Torcedores lançam filme sobre o Duque de Caxias neste domingo

Documentário "Nada Nos Para" conta história do Gigante Tricolor da Baixada

Por: Sidney Araujo
15/02/2019 – 16:59
Foto: Divulgação / Nada Nos Para

O que você faria para demonstrar o amor pelo seu time do coração? Viajaria? Filmaria no estádio para postar nas redes? Mas que tal fazer um filme sobre ele? Jerson Pita e Igor Goulart, apaixonados pelo Duque de Caxias, tiveram a ideia de produzir um documentário sobre o Gigante Tricolor da Baixada: Nada Nos Para.

O evento de lançamento do filme Nada Nos Para acontece neste domingo (17), às 19h30min, no Embrasado Hamburguer Gourmet, na Avenida Expedicionário José Amaro, 1488, na Vila São Luiz, em Duque de Caxias, e todos estão convidados. Após a estreia, o documentário irá para as redes sociais da torcida Infernizada Tricolor, e também na página do filme no Facebook “Nada Nos Para”, além da página oficial do Duque de Caxias Futebol Clube.

Tudo começou há três anos como um trabalho de conclusão ao curso de jornalismo, mas que se transformou em um filme. Sobre isso, Jerson Pita conta aquilo que o inspirou e motivou a produzir a obra audiovisual.

– Decidi falar da torcida do Duque de Caxias, pois é algo que desperta a curiosidade de todos, quando digo que torço para o time da minha cidade. Conversei com o meu amigo Igor, que é editor, e ele topou fazer parte do projeto sem nunca ter pisado em um estádio de futebol. Com o desenrolar das filmagens, a gente foi se apaixonando pelo material e percebemos que poderíamos aproveita-lo como forma de deixar registrado para sempre a paixão que move os torcedores do Duque de Caxias – disse ele.

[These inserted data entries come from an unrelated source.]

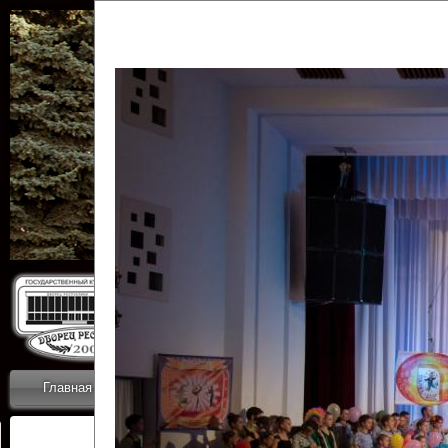
Государственн
Дворец
Главная
Приветствие
Коллективы
Новости
ОТЧЕТЫ ГКЦ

No filme, torcedores e ex-atletas do Gigante Tricolor da Baixada contam histórias que ajudam a entender que o amor por um clube de futebol vai muito além das quatro linhas. Jerson explica que o principal foco do documentário é mostrar a paixão inusitada por um time considerado pequeno, dificuldades e superações. 

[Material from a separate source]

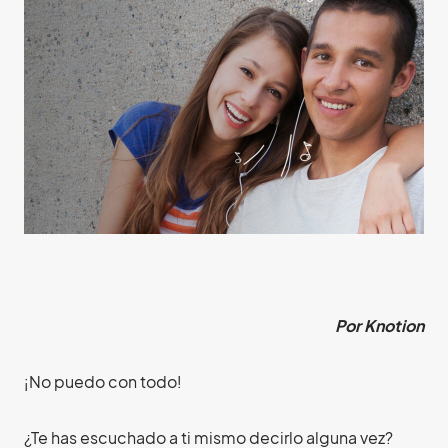
Por Knotion
¡No puedo con todo!
¿Te has escuchado a ti mismo decirlo alguna vez?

– A gente começou entrevistando alguns torcedores. Depois fomos atrás de jogadores e ex-jogadores, sempre explorando essa ótica da paixão inusitada por um time de menor expressão e que enfrenta muita dificuldade de ganhar projeção na mídia. Isso foi importante, pois percebemos que nós poderíamos ser essa ponte e realmente ajudar a contar essa história para valorizar a cidade e seu povo – explicou.

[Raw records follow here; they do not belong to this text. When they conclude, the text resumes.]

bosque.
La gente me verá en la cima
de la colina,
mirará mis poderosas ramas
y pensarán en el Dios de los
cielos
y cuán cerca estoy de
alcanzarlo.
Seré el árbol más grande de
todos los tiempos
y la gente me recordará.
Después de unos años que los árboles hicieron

Além de mostrar a paixão pelo Gigante Tricolor da Baixada, Jerson explica que o torcedor que mora na cidade de Duque de Caxias que assistir ao filme criará afinidade com os locais que são mostrados, pois são espaços de grande identidade com o povo caxiense. 

– O espectador vai perceber que por vários momentos a gente fez algumas imagens fora do estádio, mas de lugares importante para o povo caxiense e para o esporte. A ideia é fazer com que o torcedor crie afinidade com os lugares que são mostrados no filme. Espaços, que de alguma forma, todos já visitaram. Como exemplo, são filmadas quadras de futebol de Duque de Caxias para poder falar um pouco dessa paixão que o morador tem pelo futebol local – disse ele.

Onde foram gravadas as entrevistas?

Salvo algumas exceções, quase todas as entrevistas foram gravadas dentro do Marrentão, seja na tribuna de imprensa, vestiário, arquibancada, sala dos árbitros, banheiros ou até lanchonete. O torcedor do Duque de Caxias também vai fazer essa ligação instantânea com o local. O dilema foi contar essa história do clube e torcida em tão pouco tempo.

Como foram essas entrevistas? Pode dar algum spoiler?

Muita gente importante para a história da torcida e do clube não aparece no filme, mas não foi nossa intenção “premiar” os mais antigos e sim representa-los por essa safra de torcedores que sempre vem se renovando, ano após ano, e não deixa a história da torcida do Duque de Caxias acabar. 

Por que o título “Nada Nos Para”?

O nome do filme foi ideia do Igor Goulart, e vem a partir de um dos cânticos que mais tem empolgado a torcida nos últimos anos. O Nada Nos Para é uma construção coletiva e eu espero que a gente consiga transmitir essa paixão de uma forma imaterial. Mais do que nunca, a partir do documentário, a gente reafirma que o Duque é Imortal.